Ondersteunende behandeling
- Centraal veneuze lijn plaatsing voor R-CODOX-M/R-IVAC en voor DA-EPOCH-R
- Tumorlysis profylaxe cfr lokaal protocol. (hyper)hydratie en allopurinol zo mogelijk, laagdrempelig rasburicase
- SDD profylaxe bij neutropenie. PJP profylaxe; cave interactie cotrimoxazol met MTX
- Anticonceptie bij vrouwen voor menopauze
Respons en follow-up
Responsbeoordeling middels FDG-PET en diagnostische CT tijdens en na de behandeling.
Optioneel beenmergonderzoek herhalen indien deze bij start positief was.
Follow-up dient bij voorkeur 2 jaar plaats te vinden, het eerste jaar 3-maandelijks, het tweede jaar 6-maandelijks.
Literatuurlijst
- Loghavi S et al; WHO 5th Edition Classification Project. Fifth Edition of the World Health Classification of Tumors of the Hematopoietic and Lymphoid Tissue: Myeloid Neoplasms. Mod Pathol. 2024 Feb;37(2):100397. doi: 10.1016/j.modpat.2023.100397. Epub 2023 Dec 1. PMID: 38043791.
- Crombie J, LaCasce A. The treatment of Burkitt lymphoma in adults. Blood. 2021 Feb 11;137(6):743-750. doi: 10.1182/blood.2019004099. PMID: 33171490.
- Olszewski AJ et al. Burkitt Lymphoma International Prognostic Index. J Clin Oncol. 2021 Apr 1;39(10):1129-1138. doi: 10.1200/JCO.20.03288. Epub 2021 Jan 27. PMID: 33502927; PMCID: PMC9851706.
- Roschewski M et al. Multicenter Study of Risk-Adapted Therapy With Dose-Adjusted EPOCH-R in Adults With Untreated Burkitt Lymphoma.
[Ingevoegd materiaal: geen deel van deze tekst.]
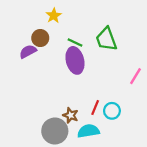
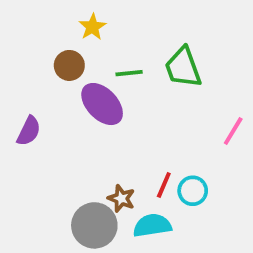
green line: (75, 43) -> (129, 73), turned -32
purple semicircle: (28, 51) -> (29, 131), moved, turned 144
purple ellipse: (75, 60) -> (102, 104), moved, turned -30

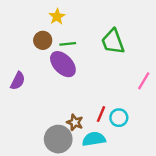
green line: (129, 73) -> (68, 44), moved

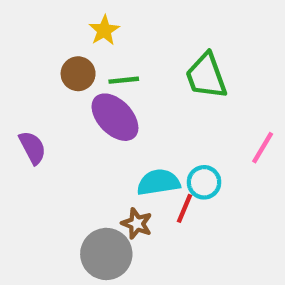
purple semicircle: (18, 81) -> (32, 148), turned -54
cyan circle: (119, 118) -> (204, 182), moved
cyan semicircle: (94, 139) -> (158, 182), moved

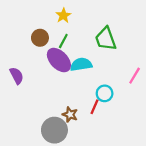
yellow star: (104, 30) -> (63, 15), moved
green line: (124, 80) -> (63, 41), turned -56
cyan semicircle: (158, 182) -> (81, 64), moved

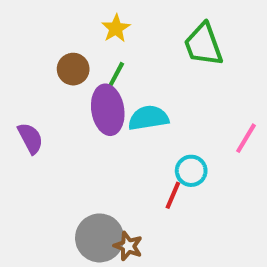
green trapezoid: (106, 39) -> (203, 45), moved
purple ellipse: (59, 60) -> (108, 110), turned 35
brown star: (70, 115) -> (128, 246), moved

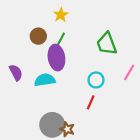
green trapezoid: (203, 45) -> (107, 44), moved
cyan semicircle: (148, 118) -> (45, 80), moved
cyan circle: (191, 171) -> (96, 80), moved

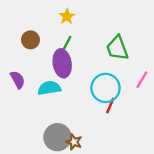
brown circle: (38, 36) -> (30, 40), moved
cyan circle: (96, 80) -> (106, 88), size x1.6
red line: (91, 102) -> (110, 106), moved

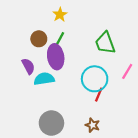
brown circle: (30, 40) -> (39, 39), moved
purple semicircle: (18, 80) -> (28, 66), moved
brown star: (74, 142) -> (93, 125), moved

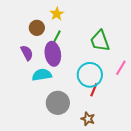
brown circle: (39, 39) -> (37, 28), moved
purple semicircle: (28, 66) -> (27, 53), moved
gray circle: (51, 123) -> (58, 103), moved

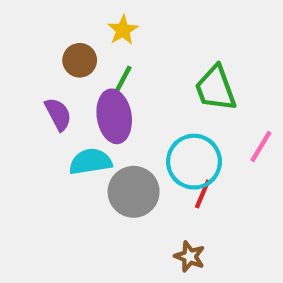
gray circle: (58, 103) -> (134, 192), moved

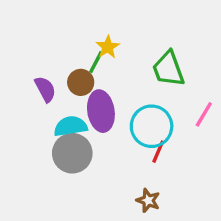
yellow star: (123, 30) -> (108, 47), moved
brown circle: (80, 60) -> (81, 82), moved
purple ellipse: (114, 116) -> (101, 111), moved
gray circle: (134, 192) -> (72, 153), moved

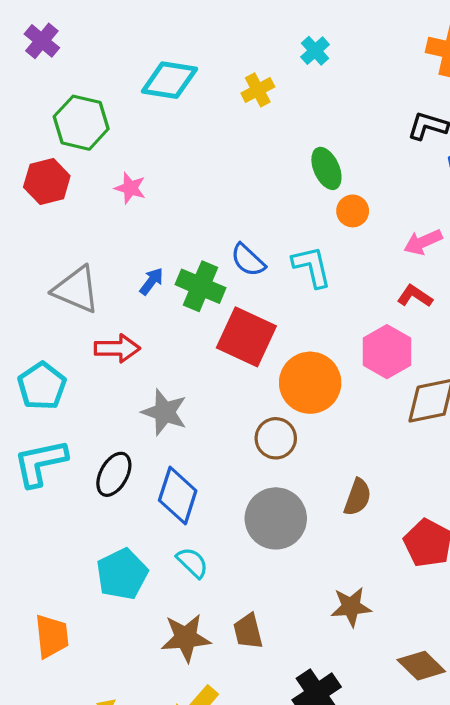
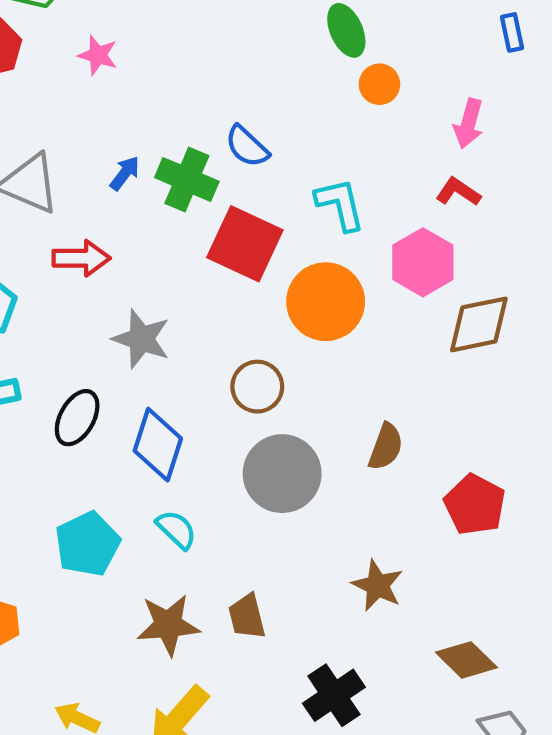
pink arrow: (423, 242) -> (469, 124), turned -51
cyan L-shape: (312, 267) -> (340, 204), moved
brown circle: (276, 438) -> (257, 387), moved
brown star: (351, 607) -> (377, 585), turned 30

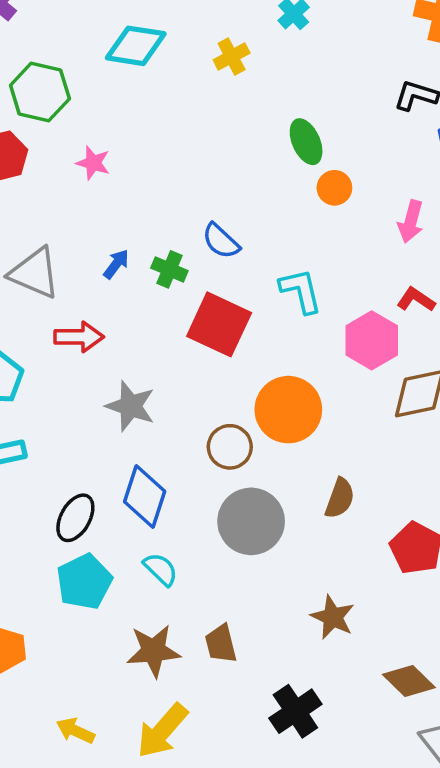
green cross: (187, 179) -> (169, 269), size x0.7
red L-shape: (458, 192) -> (416, 300), moved
orange circle: (326, 302) -> (288, 410), moved
black ellipse: (77, 418) -> (75, 518), moved

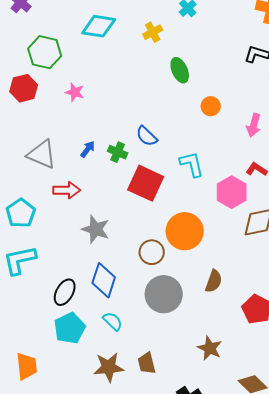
green ellipse: (306, 142) -> (180, 70), moved

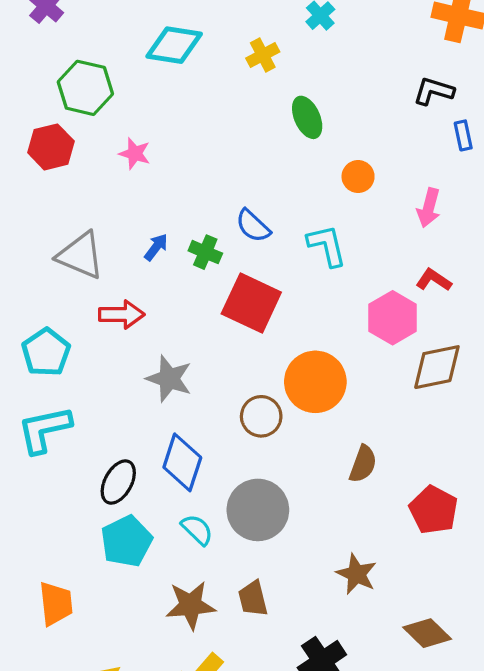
cyan L-shape: (192, 164) -> (327, 246), moved
gray circle: (164, 294) -> (258, 510), moved

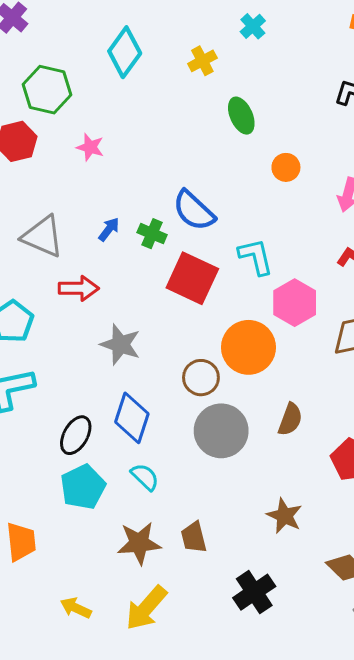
cyan diamond: (174, 45) -> (125, 52), turned -63
blue semicircle: (253, 226) -> (194, 211), size x1.4
cyan L-shape: (327, 246) -> (256, 257), moved
pink hexagon: (393, 318) -> (295, 303), moved
gray circle: (258, 510) -> (221, 431), moved

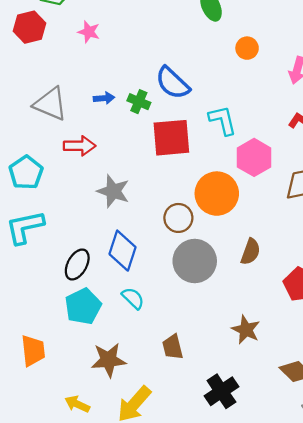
blue arrow: (109, 229) -> (104, 98), turned 48
red square: (192, 278) -> (171, 138), turned -30
brown star: (139, 543) -> (109, 360), moved

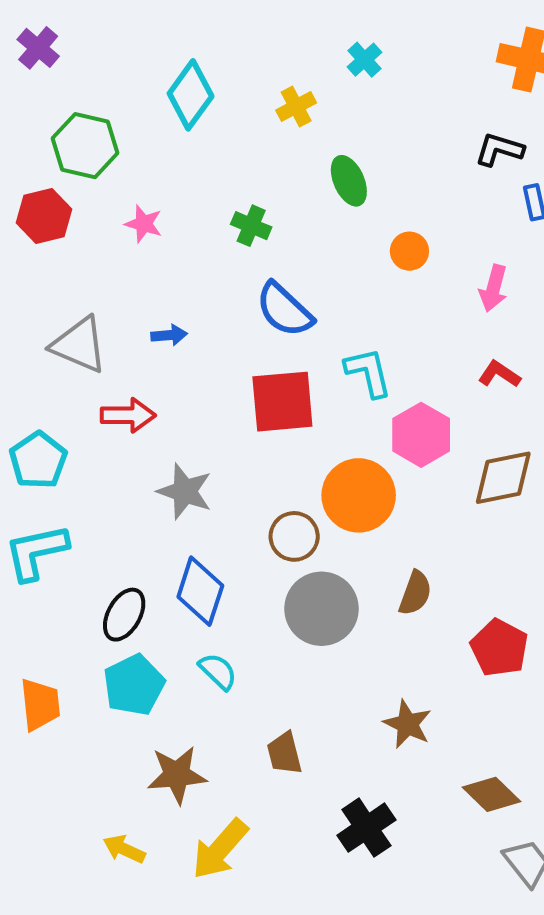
green cross: (139, 102) -> (251, 226), moved
orange trapezoid: (33, 351) -> (40, 704), moved

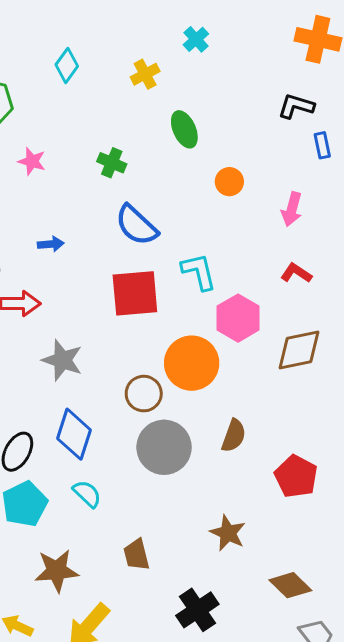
cyan diamond: (191, 95) -> (67, 65), size x0.7

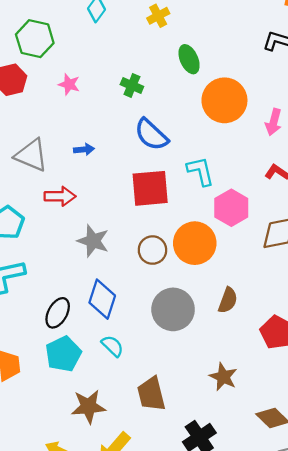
orange circle: (229, 182) -> (224, 100), size x2.0
brown circle: (144, 394) -> (152, 250), moved
brown trapezoid: (136, 555) -> (151, 394), size x1.4

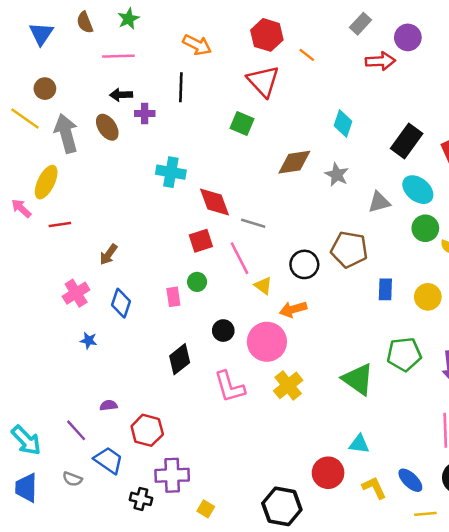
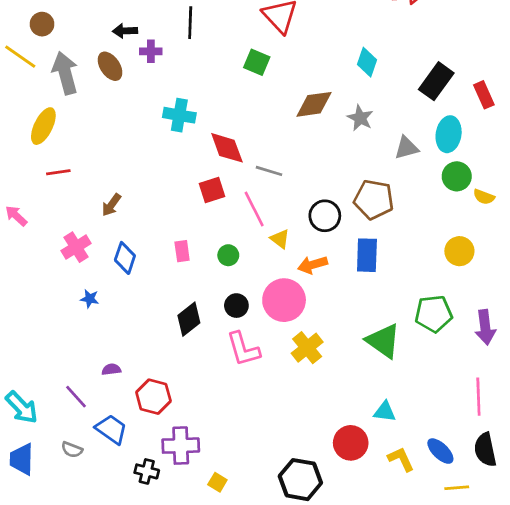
cyan ellipse: (418, 190) -> (449, 134), turned 60
pink arrow: (21, 208) -> (16, 216), moved
green circle: (197, 282) -> (228, 255), moved
blue rectangle: (385, 289) -> (367, 255), moved, size x1.4
black circle: (223, 331) -> (236, 306), moved

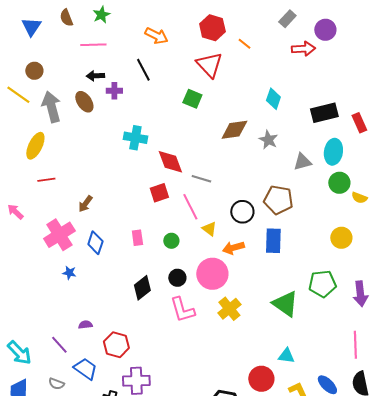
black line: (190, 23) -> (143, 70), turned -30
black rectangle: (436, 81) -> (324, 113), turned 40
pink cross: (76, 247) -> (59, 235), size x1.4

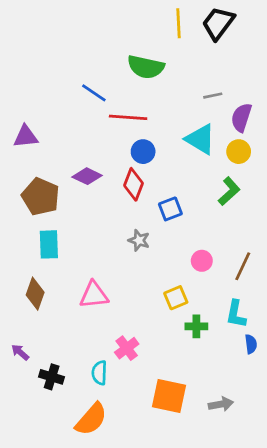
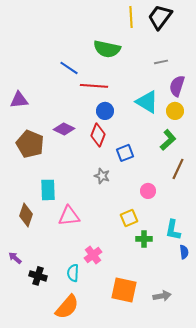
gray line: (213, 96) -> (161, 62), moved
cyan rectangle: (49, 244) -> (48, 190), moved
brown line: (243, 266) -> (178, 169), moved

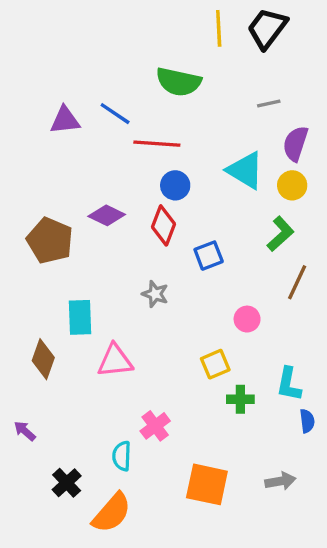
purple triangle: (19, 100) -> (65, 120), moved
gray star: (102, 176) -> (155, 294), moved
black cross: (38, 276) -> (67, 483), moved, turned 30
gray arrow: (162, 296) -> (280, 481), moved

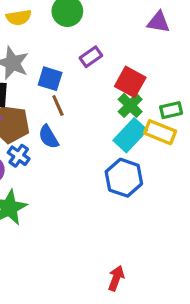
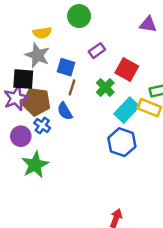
yellow semicircle: (19, 17) -> (42, 33), moved
brown line: (58, 105) -> (72, 87), turned 42
green cross: (130, 105) -> (105, 87), moved

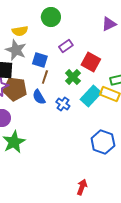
purple triangle: (148, 24) -> (109, 24), turned -35
blue cross: (42, 125) -> (63, 104), moved
blue hexagon: (122, 142) -> (103, 142), moved

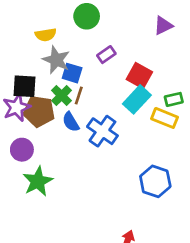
gray star: (16, 50) -> (56, 60), moved
green cross: (73, 77) -> (62, 96), moved
cyan rectangle: (91, 96) -> (137, 99), moved
blue cross: (63, 104) -> (102, 131), size x1.6

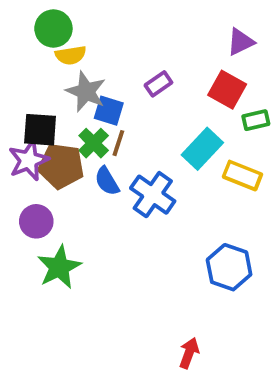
green circle: (87, 16) -> (53, 29), moved
red square: (139, 76) -> (227, 90), moved
green rectangle: (174, 99) -> (256, 120), moved

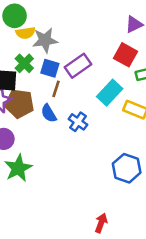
purple rectangle: (158, 84) -> (78, 66), moved, size x1.5
gray star: (86, 92) -> (45, 40), moved, turned -30
green cross: (94, 143) -> (24, 63), moved
blue cross: (153, 195) -> (78, 122), size x0.7

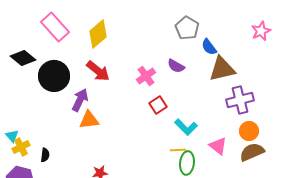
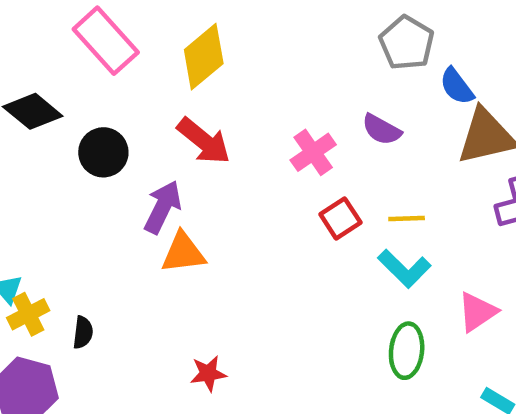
black circle: (54, 76) -> (103, 152), size x0.7
pink triangle: (218, 146) -> (477, 312), turned 48
yellow line: (178, 150) -> (407, 218), moved

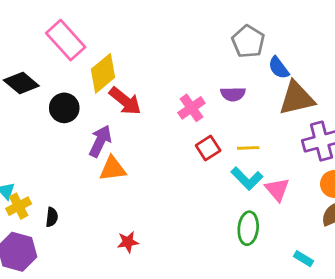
yellow diamond: (204, 57) -> (103, 73), moved
purple semicircle: (382, 130) -> (233, 94), turned -30
pink triangle: (477, 312) -> (277, 189), moved, turned -36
J Clin Oncol. 2020 Aug 1;38(22):2519-2529. doi: 10.1200/JCO.20.00303. Epub 2020 May 26. PMID: 32453640; PMCID: PMC7392744.
- NVVH richtlijn Burkitt lymfoom = 11-01-2023
- Chamuleau MED et al. Lancet Haematol. 2023 Dec;10(12):e966-e975. doi: 10.1016/S2352-3026(23)00279-X. Epub 2023 Oct 31. PMID: 37922925.
- Roschewski M et al. Multicenter Study of Risk-Adapted Therapy With Dose-Adjusted EPOCH-R in Adults With Untreated Burkitt Lymphoma. J Clin Oncol. 2020 Aug 1;38(22):2519-2529. doi: 10.1200/JCO.20.00303. Epub 2020 May 26. PMID: 32453640; PMCID: PMC7392744.
- Oosten LEM et al. Treatment of sporadic Burkitt lymphoma in adults, a retrospective comparison of four treatment regimens. Ann Hematol. 2018 Feb;97(2):255-266. doi: 10.1007/s00277-017-3167-7. Epub 2017 Dec 6. PMID: 29209924; PMCID: PMC5754407.
- Short NJ et al. Outcomes of adults with relapsed or refractory Burkitt and high-grade B-cell leukemia/lymphoma. Am J Hematol. 2017 Jun;92(6):E114-E117. doi: 10.1002/ajh.24720. Epub 2017 Apr 18. PMID: 28295472; PMCID: PMC5828013.
- Maramattom LV et al. Autologous and allogeneic transplantation for burkitt lymphoma outcomes and changes in utilization: a report from the center for international blood and marrow transplant research. Biol Blood Marrow Transplant. 2013 Feb;19(2):173-9. doi: 10.1016/j.bbmt.2012.11.016. Epub 2012 Nov 27. PMID: 23200705; PMCID: PMC3553321.